=== Task prompt ===
Nothing but the lines from the one containing "Alternate Unofficial Names for Interlaken" through the last line of the records belongs in the answer, copied exactly and with the pictures left out.
──────── Supplied records
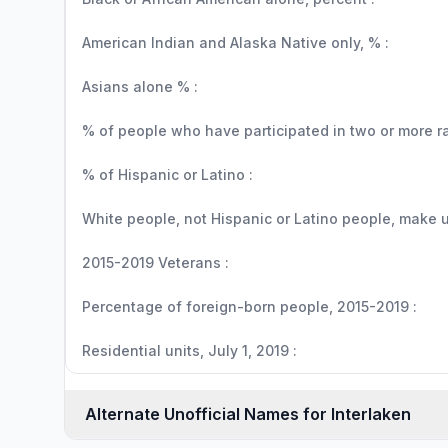
American Indian and Alaska Native only, % :
Asians alone % :
% of people who have participated in two or more r
% of Hispanic or Latino :
White people, not Hispanic or Latino people, make up
2015-2019 Veterans :
Percentage of foreign-born people, 2015-2019 :
Residential units, July 1, 2019 :
Alternate Unofficial Names for Interlaken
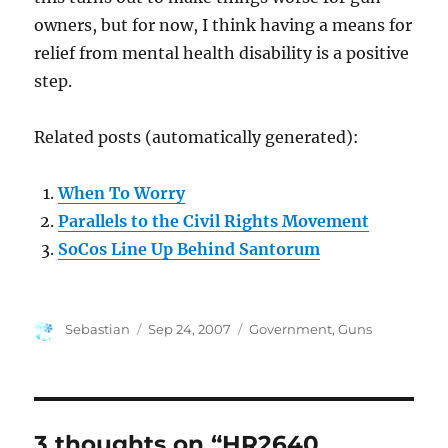
owners, but for now, I think having a means for
relief from mental health disability is a positive
step.
Related posts (automatically generated):
When To Worry
Parallels to the Civil Rights Movement
SoCos Line Up Behind Santorum
Author
Posted
Categories
Sebastian
Sep 24, 2007
Government
,
Guns
on
3 thoughts on “HR2640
────────────────
=== Solution to the problem ===
Alternate Unofficial Names for Interlaken
owners, but for now, I think having a means for
relief from mental health disability is a positive
step.
Related posts (automatically generated):
When To Worry
Parallels to the Civil Rights Movement
SoCos Line Up Behind Santorum
Author
Posted
Categories
Sebastian
Sep 24, 2007
Government
,
Guns
on
3 thoughts on “HR2640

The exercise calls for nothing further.